PHoto スピーチするシュレーダー首相

 この問題について、カガーマン氏は業界リーダーの立場から、いわゆる先進国と後進国の争いは避けるべきだと話す。

 「週に35時間働く地域(EU圏内では週35時間労働が定められている)と、週に35時間しか眠らない地域との戦いは止めるべきだ」。先進国は、労働時間の長さをいたずらに競うのではなく、ITで獲得した生産性向上を利用すべきだという。

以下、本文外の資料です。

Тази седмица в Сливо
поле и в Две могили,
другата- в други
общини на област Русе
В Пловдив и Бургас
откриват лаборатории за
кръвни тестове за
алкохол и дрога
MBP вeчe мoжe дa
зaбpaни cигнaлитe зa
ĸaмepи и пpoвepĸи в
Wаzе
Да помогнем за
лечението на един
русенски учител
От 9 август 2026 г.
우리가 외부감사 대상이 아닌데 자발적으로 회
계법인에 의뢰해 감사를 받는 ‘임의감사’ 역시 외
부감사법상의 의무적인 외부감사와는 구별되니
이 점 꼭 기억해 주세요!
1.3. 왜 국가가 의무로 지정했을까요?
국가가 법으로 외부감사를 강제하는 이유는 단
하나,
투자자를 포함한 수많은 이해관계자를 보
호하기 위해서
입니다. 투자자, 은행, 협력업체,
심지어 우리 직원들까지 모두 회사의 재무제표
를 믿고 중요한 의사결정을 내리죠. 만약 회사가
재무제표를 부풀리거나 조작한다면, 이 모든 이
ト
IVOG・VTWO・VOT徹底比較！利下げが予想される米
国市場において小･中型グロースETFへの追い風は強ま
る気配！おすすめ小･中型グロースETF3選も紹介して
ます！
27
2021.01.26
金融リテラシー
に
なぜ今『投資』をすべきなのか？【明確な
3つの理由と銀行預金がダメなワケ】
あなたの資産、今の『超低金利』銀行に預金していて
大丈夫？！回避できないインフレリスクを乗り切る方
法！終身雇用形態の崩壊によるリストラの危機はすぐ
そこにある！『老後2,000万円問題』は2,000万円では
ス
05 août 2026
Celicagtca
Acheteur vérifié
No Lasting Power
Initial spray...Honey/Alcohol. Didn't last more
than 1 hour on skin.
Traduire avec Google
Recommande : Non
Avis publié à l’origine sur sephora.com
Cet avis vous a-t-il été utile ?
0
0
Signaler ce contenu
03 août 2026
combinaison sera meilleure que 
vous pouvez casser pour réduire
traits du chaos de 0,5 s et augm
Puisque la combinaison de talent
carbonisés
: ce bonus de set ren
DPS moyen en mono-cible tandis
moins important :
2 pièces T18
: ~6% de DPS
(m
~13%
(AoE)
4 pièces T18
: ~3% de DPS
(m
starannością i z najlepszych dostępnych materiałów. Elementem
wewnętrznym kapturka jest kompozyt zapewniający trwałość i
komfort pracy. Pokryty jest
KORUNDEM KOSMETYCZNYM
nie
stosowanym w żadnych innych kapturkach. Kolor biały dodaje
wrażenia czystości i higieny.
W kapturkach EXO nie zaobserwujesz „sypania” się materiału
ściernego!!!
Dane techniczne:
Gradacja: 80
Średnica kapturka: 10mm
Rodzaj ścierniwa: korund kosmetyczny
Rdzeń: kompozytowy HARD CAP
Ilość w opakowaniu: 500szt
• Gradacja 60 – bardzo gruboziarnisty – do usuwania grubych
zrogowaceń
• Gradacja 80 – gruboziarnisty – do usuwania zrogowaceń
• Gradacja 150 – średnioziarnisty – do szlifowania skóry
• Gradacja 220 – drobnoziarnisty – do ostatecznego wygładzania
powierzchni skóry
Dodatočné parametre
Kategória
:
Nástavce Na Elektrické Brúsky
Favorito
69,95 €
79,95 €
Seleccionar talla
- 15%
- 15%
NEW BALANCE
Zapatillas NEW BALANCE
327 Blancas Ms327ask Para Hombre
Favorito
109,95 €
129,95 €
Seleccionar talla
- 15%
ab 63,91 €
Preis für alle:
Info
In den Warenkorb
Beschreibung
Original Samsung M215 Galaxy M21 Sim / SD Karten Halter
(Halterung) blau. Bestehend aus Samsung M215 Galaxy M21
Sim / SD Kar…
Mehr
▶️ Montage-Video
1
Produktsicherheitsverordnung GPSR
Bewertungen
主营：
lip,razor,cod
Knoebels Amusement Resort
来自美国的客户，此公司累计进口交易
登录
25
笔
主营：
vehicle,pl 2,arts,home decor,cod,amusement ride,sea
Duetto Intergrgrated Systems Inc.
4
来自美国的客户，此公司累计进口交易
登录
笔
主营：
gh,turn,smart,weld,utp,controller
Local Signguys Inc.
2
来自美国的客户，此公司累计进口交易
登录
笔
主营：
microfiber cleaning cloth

 カガーマン氏はITを企業や地域経済の競争力強化に利用すべきとうたうが、これを反映するように今年のCeBITは、“エンタープライズアプリケーション”フォーラムが新設されるなど、ビジネス寄りのトピックも多い。目を引く“ガジェット”だけではなく、エンタープライズ色も濃いものになりそうだ。CeBITは3月16日まで開催される。